As bikes become a bigger part of normal life for people at Hacienda CDC in Northeast Portland’s Cully neighborhood, there’s a shortage of something that holiday charity bike drives seldom offer: bike trailers.

It started when a group of residents at the low-income housing community decided to join the Northeast Portland Sunday Parkways event last June. The Community Cycling Center (which works with Hacienda residents on several projects) arranged to loan bike trailers to a couple moms who wanted to bring their children.

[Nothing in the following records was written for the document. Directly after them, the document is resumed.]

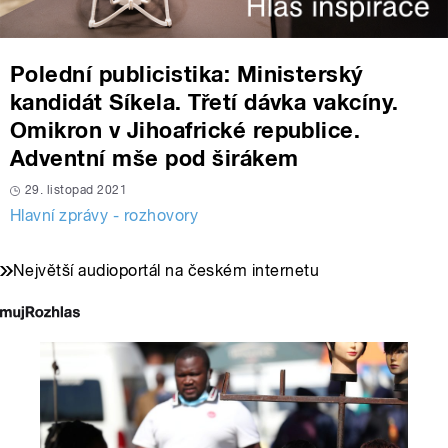
Polední publicistika: Ministerský
kandidát Síkela. Třetí dávka vakcíny.
Omikron v Jihoafrické republice.
Adventní mše pod širákem
29. listopad 2021
Hlavní zprávy - rozhovory
Největší audioportál na českém internetu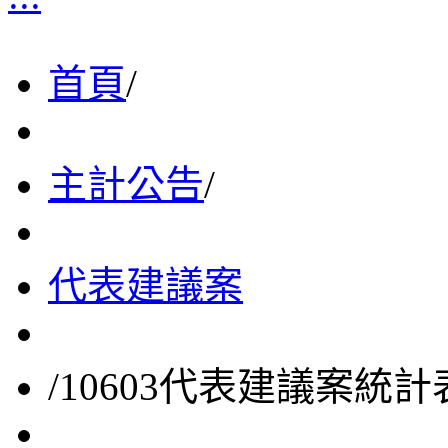
首頁
/
主計公告
/
代表建議案
/
10603代表建議案統計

“The women just loved it — they didn’t even realize that was an option,” CCC spokeswoman Melinda Musser said Tuesday. “Normally when they go on bike rides, the women who have kids, they have to have another adult to watch them. So that was an obstacle that they maybe didn’t even realize. … Once they started using the trailers they got really excited. They realized that they could ride more often and bring their kids with them.”

“They’re expensive, but folks really want to take kids out with them while bike riding. There’s got to be somebody out there making a low-cost trailer that’s going to be acceptable to a low-income person.”
— Tony DeFalco, Living Cully

“They’re expensive, but folks really want to take kids out with them while bike riding,” said Tony DeFalco of Living Cully, the neighborhood’s antipoverty-focused ecodistrict. “There’s got to be somebody out there making a low-cost trailer that’s going to be acceptable to a low-income person.”

DeFalco is hoping to secure a trailer donation that his organization could use as a raffle giveaway. Gordon said Hacienda is weighing whether to give a trailer to one family or try storing it in a community space for public access.

Hacienda’s Anna Gordon, who coordinates bike activities at the Latino-targeted low-income housing community, agreed that there is “definitely high interest” in bike trailers among the group now. She said it’s one of several barriers to bike access for people in the community.

Another obstacle is Hacienda CDC’s own homes, which Gordon said don’t offer space to park a bike trailer. Other barriers include bike theft and a lack of knowledge by some riders of how to safely use the road.

“We see access to a sustainable practice like bike riding as something that most people in the neighborhood are aware of, but either don’t have access to a bike or don’t have access to the kind of places they want to go on a bike,” DeFalco said.

With an eye to improving access, Living Cully is partnering with the Portland Bureau of Transportation for a series of walks and rides, called Living Cully Walks, that will help people in the area learn the best routes around the neighborhood without a car while also helping the city understand weak links in local transportation networks.

Gordon said she likes the fact that bikes are integrating fully into the lives of the people she works with.

“It’s exciting — it’s a bigger picture around actually getting people access,” she said.